La "grana" della legge elettorale

19-05-2013

Per mesi i partiti hanno cercato di raggiungere un accordo per modificare l’attuale legge elettorale – il cosiddetto Porcellum – senza riuscirci. Da tempo venivano sollevati dubbi sulla costituzionalità di una simile legge che, tra l’altro, non consente ai cittadini di scegliere i propri rappresentanti da mandare in Parlamento. Ora la Cassazione ha deciso di rinviare alla Consulta ogni decisione in merito.

Era la scossa che ci voleva, per i partiti. Anche se la Consulta impiegherà diversi mesi per esprimere un parere, c’è già una grande fibrillazione: bisogna modificare la legge prima del pronunciamento della Consulta.

Uno degli aspetti più indigesti per i partiti è proprio la questione delle preferenze. Tutti affermano che è necessario ridare centralità ai cittadini nella scelta dei candidati. In realtà, i maggiori partiti – e in prima linea il Partito Democratico – sono fortemente contrari a reintrodurre le preferenze, perché non vogliono rischiare di veder esclusi nomi importanti delle rispettive dirigenze.

E’ un residuo dell’arroganza intollerabile dei partiti, i quali, dietro una facciata di democrazia cercano di mantenere intatti il loro potere e i privilegi dei loro rappresentanti.

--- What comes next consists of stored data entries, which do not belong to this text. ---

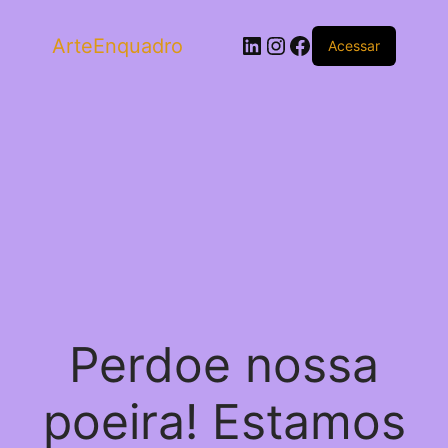
LinkedIn
Instagram
Facebook
ArteEnquadro
Acessar
Perdoe nossa
poeira! Estamos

Un’altra questione importante da affrontare è la questione del premio di maggioranza. L’attuale legge prevede che, alla Camera, indipendentemente dai voti ottenuti, il partito che raggiunga la maggioranza relativa ottenga automaticamente 340 seggi (circa il 55%). Potrebbe così accadere che, se tra un gran numero di partiti, due di questi ottengano l’uno il 20% e l’altro il 20,01% dei voti, a quest’ultimo venga riconosciuta una maggioranza di 340 seggi (cioè il 55%). Al Senato il meccanismo è analogo, ma funziona su base regionale. Si tratta, in ogni caso di un vero e proprio stravolgimento del voto degli elettori, come ha sottolineato anche la Cassazione.

Riguardo alla questione delle preferenze, personalmente non ho dubbi che debbano essere i cittadini a decidere chi debba rappresentarli in Parlamento. I pretesti addotti dai partiti per non concedere questo diritto sono assolutamente ridicoli. Uno dei preferiti, sostenuto anche dal PD, è che, con le preferenze, si rischia di favorire infiltrazioni mafiose nella politica. Ma, i candidati da sottoporre al giudizio degli elettori non vengono forse scelti dalle segreterie dei partiti? E allora che stupidaggine è mai quella di sventolare il pericolo che le cosche mafiose facciano eleggere candidati a loro graditi? Il pericolo paventato dai partiti è, in realtà, quello che gli elettori lascino fuori qualche nome importante, uno di quelli che “devono” assolutamente venir eletti…

Sul premio di maggioranza, ammesso che sia giustificato mantenerlo, avrei una mia proposta per evitare che il voto dei cittadini venga eccessivamente stravolto. Invece, che una soglia, al di sopra della quale far scattare il premio, come suggeriscono alcuni, io vedrei piuttosto una maggiorazione percentuale per il partito (o la coalizione) che ha ottenuto più voti.

Ho fatto qualche calcolo e sono giunto alla conclusione che, per avere un peso significativo, la maggiorazione dovrebbe essere compresa tra il 40% e il 60%:
- con una maggiorazione del 40%, si raggiungerebbe il 50% con il 35,72% dei voti (occorrerebbe circa il 39,29% per raggiungere il 55% dei seggi);
- con una maggiorazione del 50%, si raggiungerebbe il 50% con il 33,34% dei voti (occorrerebbe circa il 36,67% per raggiungere il 55% dei seggi);
- con una maggiorazione del 60%, si raggiungerebbe il 50% con il 31,25% dei voti (occorrerebbe circa il 34,38% per raggiungere il 55% dei seggi).

Questo tipo di soluzione eviterebbe di fissare una soglia per impedire premi di maggioranza spropositati e non si correrebbe il rischio di consegnare il Paese al partito o alla coalizione che siano risultati primi, pur con un risicato 20% o 25% dei voti, o magari anche meno.